**PROBLEM STATEMENT**
Only the lines below between the one holding "Valide e configure" and the one holding "Españolas y en", inclusive, are to be reproduced word for word; the pictures are to be left out.

(Page-level text extractions)
——
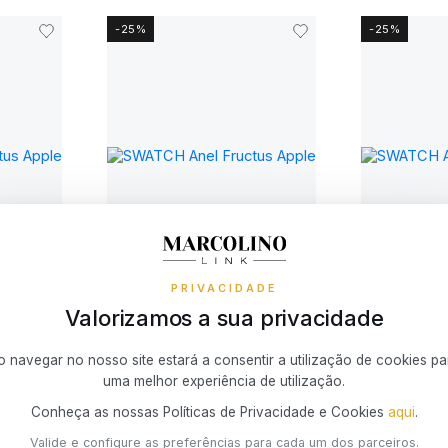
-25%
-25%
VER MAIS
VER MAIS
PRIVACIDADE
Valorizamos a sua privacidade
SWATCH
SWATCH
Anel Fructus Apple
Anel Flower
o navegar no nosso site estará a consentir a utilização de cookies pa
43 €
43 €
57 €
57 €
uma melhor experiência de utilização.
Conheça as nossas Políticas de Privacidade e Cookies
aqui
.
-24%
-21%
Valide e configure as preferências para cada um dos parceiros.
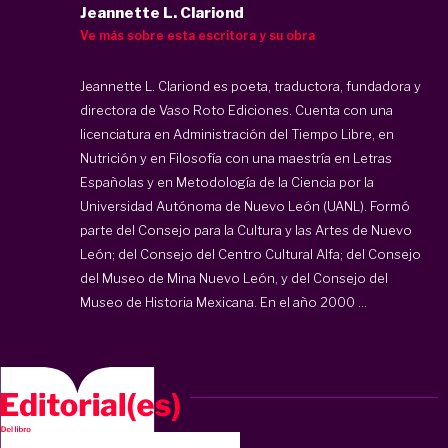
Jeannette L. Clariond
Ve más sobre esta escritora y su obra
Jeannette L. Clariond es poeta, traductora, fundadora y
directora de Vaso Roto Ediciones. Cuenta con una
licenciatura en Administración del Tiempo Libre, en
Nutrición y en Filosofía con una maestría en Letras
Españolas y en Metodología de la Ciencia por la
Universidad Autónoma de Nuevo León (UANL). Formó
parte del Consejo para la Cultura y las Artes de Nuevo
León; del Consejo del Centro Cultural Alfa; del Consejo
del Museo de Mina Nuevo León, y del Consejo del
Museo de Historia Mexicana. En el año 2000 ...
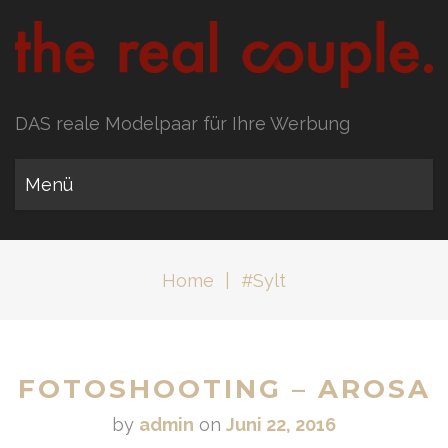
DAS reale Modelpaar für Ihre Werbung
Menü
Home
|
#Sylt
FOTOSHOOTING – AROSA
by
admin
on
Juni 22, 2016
——
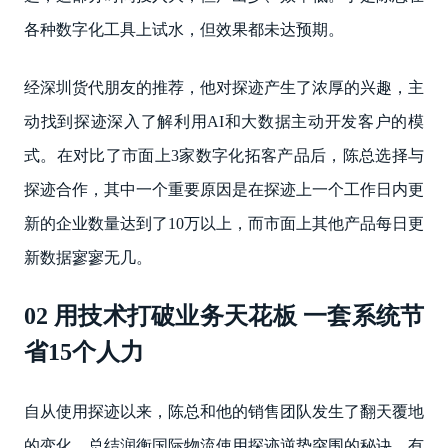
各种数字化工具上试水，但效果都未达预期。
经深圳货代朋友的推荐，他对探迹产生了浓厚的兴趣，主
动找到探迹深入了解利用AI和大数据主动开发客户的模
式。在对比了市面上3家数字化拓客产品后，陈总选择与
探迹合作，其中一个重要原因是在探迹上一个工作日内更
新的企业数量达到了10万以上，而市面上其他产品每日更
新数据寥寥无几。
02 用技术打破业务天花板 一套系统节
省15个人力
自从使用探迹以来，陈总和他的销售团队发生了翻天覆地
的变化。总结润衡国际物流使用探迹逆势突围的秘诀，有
——
**ANSWER SPACE**
Valide e configure as preferências para cada um dos parceiros.
Jeannette L. Clariond
Ve más sobre esta escritora y su obra
Jeannette L. Clariond es poeta, traductora, fundadora y
directora de Vaso Roto Ediciones. Cuenta con una
licenciatura en Administración del Tiempo Libre, en
Nutrición y en Filosofía con una maestría en Letras
Españolas y en Metodología de la Ciencia por la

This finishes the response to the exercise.